[Transcribed page contents]
BEGIN

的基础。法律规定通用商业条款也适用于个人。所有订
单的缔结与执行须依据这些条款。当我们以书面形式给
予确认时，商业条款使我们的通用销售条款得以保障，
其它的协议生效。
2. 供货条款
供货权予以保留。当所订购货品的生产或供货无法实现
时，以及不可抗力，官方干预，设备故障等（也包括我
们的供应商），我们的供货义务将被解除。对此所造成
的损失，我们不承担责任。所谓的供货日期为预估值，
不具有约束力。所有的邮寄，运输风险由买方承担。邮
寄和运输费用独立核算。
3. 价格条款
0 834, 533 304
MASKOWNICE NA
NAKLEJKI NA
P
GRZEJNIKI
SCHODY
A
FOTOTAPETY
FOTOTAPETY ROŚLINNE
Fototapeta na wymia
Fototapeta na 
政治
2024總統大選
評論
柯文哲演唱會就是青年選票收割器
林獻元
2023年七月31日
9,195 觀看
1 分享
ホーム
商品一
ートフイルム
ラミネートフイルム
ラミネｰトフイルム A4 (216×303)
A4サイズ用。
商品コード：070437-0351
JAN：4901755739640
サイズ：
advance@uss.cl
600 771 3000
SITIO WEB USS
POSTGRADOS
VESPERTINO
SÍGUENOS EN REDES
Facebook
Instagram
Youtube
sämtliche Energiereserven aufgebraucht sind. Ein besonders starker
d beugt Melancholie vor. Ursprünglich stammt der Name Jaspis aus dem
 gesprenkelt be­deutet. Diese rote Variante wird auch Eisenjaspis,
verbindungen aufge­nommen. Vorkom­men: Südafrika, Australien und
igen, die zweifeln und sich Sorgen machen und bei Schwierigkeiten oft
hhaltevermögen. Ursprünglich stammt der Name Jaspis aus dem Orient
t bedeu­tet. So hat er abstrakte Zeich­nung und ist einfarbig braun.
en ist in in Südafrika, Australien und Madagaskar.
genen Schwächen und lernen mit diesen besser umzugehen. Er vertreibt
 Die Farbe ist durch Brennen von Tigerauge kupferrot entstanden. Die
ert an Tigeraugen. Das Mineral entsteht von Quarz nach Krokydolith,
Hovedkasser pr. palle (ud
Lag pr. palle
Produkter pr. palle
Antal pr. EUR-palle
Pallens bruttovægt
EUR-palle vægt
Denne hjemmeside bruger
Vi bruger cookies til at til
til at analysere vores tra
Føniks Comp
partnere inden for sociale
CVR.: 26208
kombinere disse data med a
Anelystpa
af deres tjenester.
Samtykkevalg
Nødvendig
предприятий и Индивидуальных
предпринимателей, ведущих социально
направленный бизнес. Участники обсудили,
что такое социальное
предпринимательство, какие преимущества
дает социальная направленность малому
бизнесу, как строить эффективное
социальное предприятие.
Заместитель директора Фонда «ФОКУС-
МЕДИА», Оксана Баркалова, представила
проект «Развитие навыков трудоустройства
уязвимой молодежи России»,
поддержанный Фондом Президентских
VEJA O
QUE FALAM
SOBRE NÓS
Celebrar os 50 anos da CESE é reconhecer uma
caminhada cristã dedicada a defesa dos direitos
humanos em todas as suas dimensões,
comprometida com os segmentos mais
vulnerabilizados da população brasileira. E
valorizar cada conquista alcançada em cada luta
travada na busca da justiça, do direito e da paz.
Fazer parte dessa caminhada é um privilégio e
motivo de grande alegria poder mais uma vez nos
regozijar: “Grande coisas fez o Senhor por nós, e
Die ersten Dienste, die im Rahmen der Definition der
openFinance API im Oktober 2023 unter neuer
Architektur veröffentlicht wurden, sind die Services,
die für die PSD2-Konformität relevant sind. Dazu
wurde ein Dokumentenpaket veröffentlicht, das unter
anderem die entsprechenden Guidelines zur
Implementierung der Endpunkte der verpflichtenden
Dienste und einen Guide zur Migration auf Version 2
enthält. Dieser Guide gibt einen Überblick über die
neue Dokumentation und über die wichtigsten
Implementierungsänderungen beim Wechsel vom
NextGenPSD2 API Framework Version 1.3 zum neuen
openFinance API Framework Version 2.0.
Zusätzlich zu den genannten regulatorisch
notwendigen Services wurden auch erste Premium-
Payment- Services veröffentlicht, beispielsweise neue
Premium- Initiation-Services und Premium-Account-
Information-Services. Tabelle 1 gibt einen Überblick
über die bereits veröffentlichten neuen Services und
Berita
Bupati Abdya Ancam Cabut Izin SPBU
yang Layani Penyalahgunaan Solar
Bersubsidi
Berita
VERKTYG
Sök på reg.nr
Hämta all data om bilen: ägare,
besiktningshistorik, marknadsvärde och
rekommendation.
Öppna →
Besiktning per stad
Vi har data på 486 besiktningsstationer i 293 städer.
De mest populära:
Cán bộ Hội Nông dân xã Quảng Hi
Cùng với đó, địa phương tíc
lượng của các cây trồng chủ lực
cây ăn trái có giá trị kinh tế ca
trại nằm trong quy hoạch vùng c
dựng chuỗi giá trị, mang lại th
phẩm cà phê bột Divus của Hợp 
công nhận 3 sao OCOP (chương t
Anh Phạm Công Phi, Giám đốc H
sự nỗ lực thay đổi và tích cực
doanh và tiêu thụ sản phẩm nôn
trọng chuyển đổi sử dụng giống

END
BEGIN

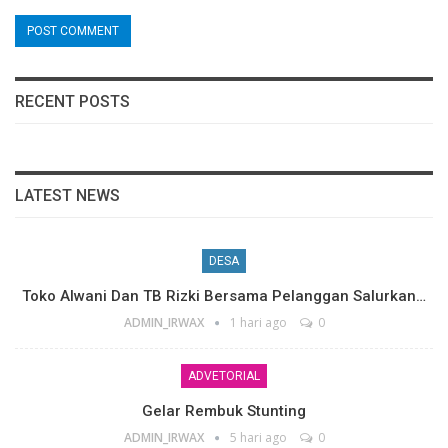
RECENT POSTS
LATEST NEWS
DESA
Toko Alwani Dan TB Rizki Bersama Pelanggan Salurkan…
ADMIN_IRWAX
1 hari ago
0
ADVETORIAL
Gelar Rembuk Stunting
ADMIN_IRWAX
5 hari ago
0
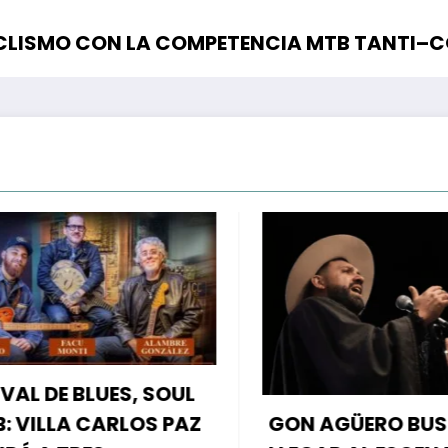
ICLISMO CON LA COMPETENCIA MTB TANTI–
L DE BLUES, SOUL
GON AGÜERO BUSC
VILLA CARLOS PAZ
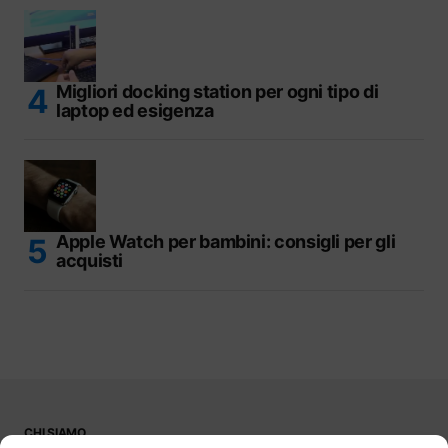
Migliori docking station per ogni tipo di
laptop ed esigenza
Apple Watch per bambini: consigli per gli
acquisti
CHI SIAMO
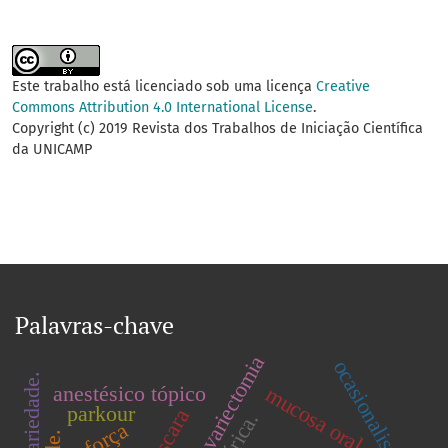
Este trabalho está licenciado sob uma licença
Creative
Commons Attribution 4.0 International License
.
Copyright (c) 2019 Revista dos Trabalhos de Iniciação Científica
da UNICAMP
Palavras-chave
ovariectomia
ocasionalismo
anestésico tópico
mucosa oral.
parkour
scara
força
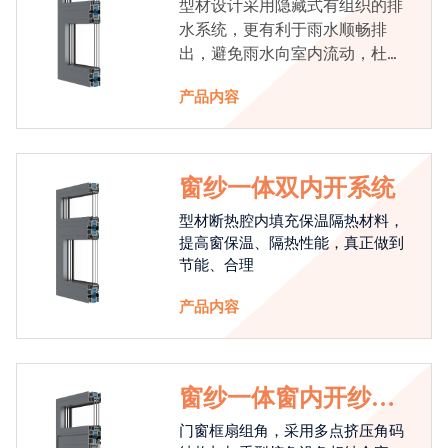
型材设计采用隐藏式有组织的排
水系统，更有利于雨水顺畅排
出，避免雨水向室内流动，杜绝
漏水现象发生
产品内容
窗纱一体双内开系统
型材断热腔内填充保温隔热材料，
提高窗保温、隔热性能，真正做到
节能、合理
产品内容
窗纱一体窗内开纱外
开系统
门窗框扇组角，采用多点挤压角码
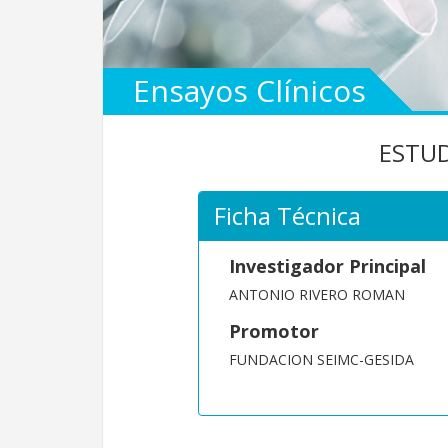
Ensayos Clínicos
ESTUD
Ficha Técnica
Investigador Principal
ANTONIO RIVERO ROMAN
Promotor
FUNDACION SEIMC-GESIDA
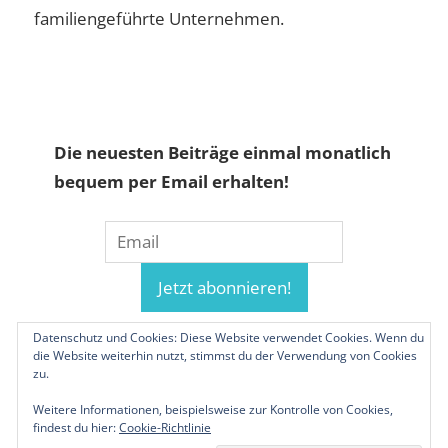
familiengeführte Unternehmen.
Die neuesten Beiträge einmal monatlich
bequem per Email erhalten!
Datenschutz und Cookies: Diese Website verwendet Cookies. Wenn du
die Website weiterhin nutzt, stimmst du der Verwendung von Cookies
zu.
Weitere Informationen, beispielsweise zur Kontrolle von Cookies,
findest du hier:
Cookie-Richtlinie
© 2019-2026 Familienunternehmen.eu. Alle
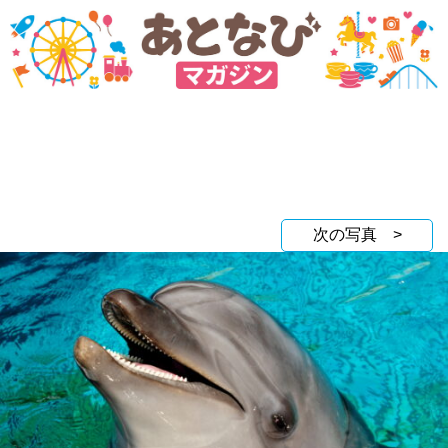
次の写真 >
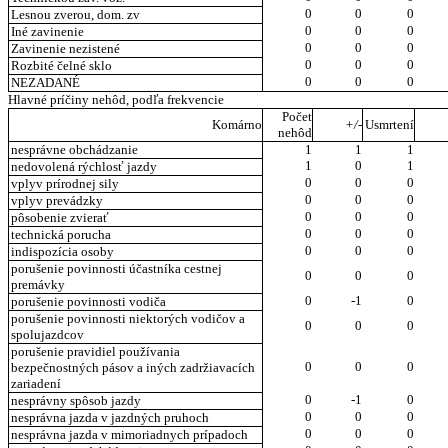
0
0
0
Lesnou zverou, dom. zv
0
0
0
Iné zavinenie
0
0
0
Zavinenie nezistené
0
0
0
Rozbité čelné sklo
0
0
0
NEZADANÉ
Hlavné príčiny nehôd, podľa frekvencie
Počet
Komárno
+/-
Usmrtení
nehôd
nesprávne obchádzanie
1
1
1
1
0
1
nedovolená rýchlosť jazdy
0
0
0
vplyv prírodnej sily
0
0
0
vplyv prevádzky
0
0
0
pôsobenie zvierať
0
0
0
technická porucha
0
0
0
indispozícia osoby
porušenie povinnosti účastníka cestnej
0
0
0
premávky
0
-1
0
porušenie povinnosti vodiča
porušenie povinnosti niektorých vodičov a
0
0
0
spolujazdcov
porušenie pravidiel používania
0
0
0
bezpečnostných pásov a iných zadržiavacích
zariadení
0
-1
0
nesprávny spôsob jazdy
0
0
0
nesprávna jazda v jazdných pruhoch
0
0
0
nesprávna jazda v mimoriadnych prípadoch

END
BEGIN

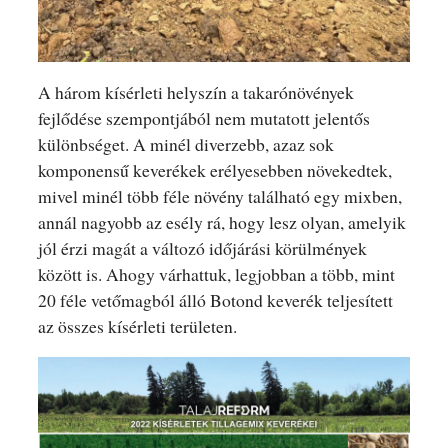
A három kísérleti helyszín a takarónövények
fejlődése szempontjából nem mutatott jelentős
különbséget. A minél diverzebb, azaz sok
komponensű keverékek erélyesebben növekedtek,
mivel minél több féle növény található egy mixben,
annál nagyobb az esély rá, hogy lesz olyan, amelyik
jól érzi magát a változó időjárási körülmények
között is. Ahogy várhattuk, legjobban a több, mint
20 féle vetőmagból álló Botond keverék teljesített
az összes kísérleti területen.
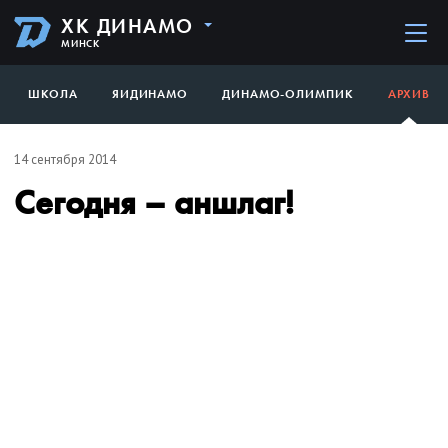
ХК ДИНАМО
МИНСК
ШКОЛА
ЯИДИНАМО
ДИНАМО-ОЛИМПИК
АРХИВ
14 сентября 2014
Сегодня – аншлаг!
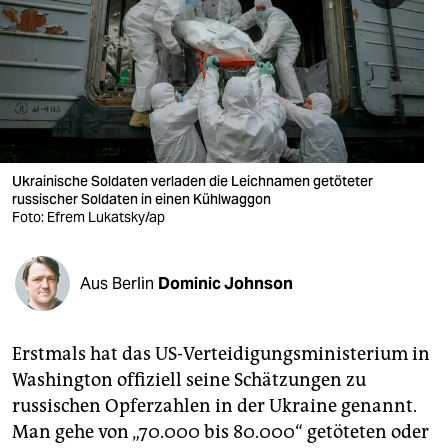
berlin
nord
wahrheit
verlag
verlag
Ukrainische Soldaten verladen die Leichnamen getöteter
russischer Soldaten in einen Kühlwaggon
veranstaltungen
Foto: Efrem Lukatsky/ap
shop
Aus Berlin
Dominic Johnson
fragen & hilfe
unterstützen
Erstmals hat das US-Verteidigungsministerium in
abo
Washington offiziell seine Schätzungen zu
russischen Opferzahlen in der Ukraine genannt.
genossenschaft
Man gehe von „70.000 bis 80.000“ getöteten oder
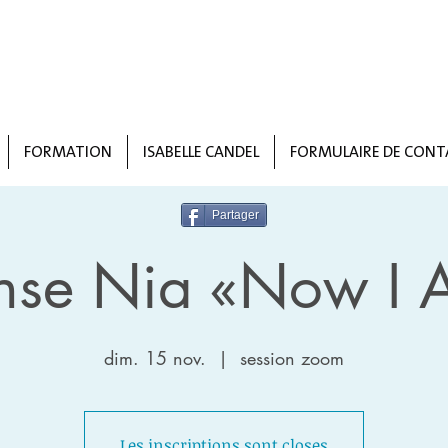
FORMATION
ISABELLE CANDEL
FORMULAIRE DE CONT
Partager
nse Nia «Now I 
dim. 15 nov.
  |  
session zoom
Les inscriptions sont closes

END

- _Task objective_
Which lines in the data above contain "Südafrika"? Show each one.

- _Problem solution_
verbindungen aufge­nommen. Vorkom­men: Südafrika, Australien und
en ist in in Südafrika, Australien und Madagaskar.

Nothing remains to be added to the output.